In order to run a more resilient cluster, we recommend running dedicated master nodes to ensure master nodes are not affected by resources consumed by data nodes. We also have made master nodes more resilient to heavy resource usage, mainly associated with large clusters / cluster states.
These changes include:
* Improve the balancing algorithm to execute faster across large clusters / many indices. (See issue {GIT}4458[#4458] and {GIT}4459[#4459])
* Improve cluster state publishing to not create an additional network buffer per node. (More in https://github.com/elasticsearch/elasticsearch/commit/a9e259d438c3cb1d3bef757db2d2a91cf85be609[this commit].)
* Improve master handling of large scale mapping updates from data nodes by batching them into a single cluster event. (See issue {GIT}4373[#4373].)

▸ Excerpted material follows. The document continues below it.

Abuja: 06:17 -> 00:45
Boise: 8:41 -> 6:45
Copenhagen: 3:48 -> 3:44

* Add an ack mechanism where next phase cluster updates are processed only when nodes acknowledged they received the previous cluster state. (See issues {GIT}3736[#3736], {GIT}3786[#3786], {GIT}4114[#4114], {GIT}4169[#4169], {GIT}4228[#4228] and {GIT}4421[#4421], which also include enhancements to the ack mechanism implementation.)
[float]
=== Multi Data Paths May Falsely Report Corrupt Index (STATUS: DONE, v1.0.0)

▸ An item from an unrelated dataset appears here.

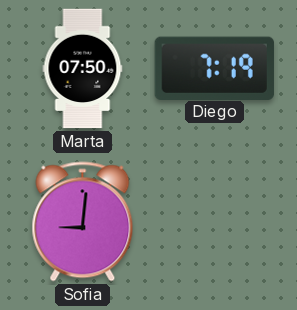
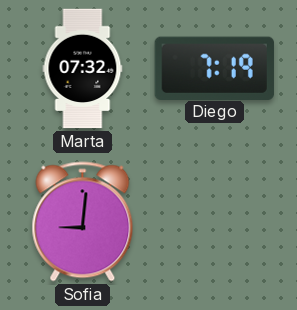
Marta: 07:50 -> 07:32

When using multiple data paths, an index could be falsely reported as corrupted. This has been fixed with pull request {GIT}4674[#4674].
[float]
=== Randomized Testing (STATUS: DONE, v1.0.0)
In order to best validate for resiliency in Elasticsearch, we rewrote the Elasticsearch test infrastructure to introduce the concept of http://berlinbuzzwords.de/sites/berlinbuzzwords.de/files/media/documents/dawidweiss-randomizedtesting-pub.pdf[randomized testing]. Randomized testing allows us to easily enhance the Elasticsearch testing infrastructure with predictably irrational conditions, making the resulting code base more resilient.
Each of our integration tests runs against a cluster with a random number of nodes, and indices have a random number of shards and replicas. Merge settings change for every run, indexing is done in serial or async fashion or even wrapped in a bulk operation and thread pool sizes vary to ensure that we don’t produce a deadlock no matter what happens. The list of places we use this randomization infrastructure is long, and growing every day, and has saved us headaches several times before we shipped a particular feature.
At Elasticsearch, we live the philosophy that we can miss a bug once, but never a second time. We make our tests more evil as you go, introducing randomness in all the areas where we discovered bugs. We figure if our tests don’t fail, weare not trying hard enough! If you are interested in how we have evolved our test infrastructure over time check out https://github.com/elasticsearch/elasticsearch/issues?q=label%3Atest[issues labeled with ``test'' on GitHub].
[float]
=== Lucene Loses Data On File Descriptors Failure (STATUS: DONE, v0.90.0)
When a process runs out of file descriptors, Lucene can causes an index to be completely deleted. This issue was fixed in Lucene ({JIRA}4870[version 4.2.1]) and fixed in an early version of Elasticsearch. See issue {GIT}2812[#2812].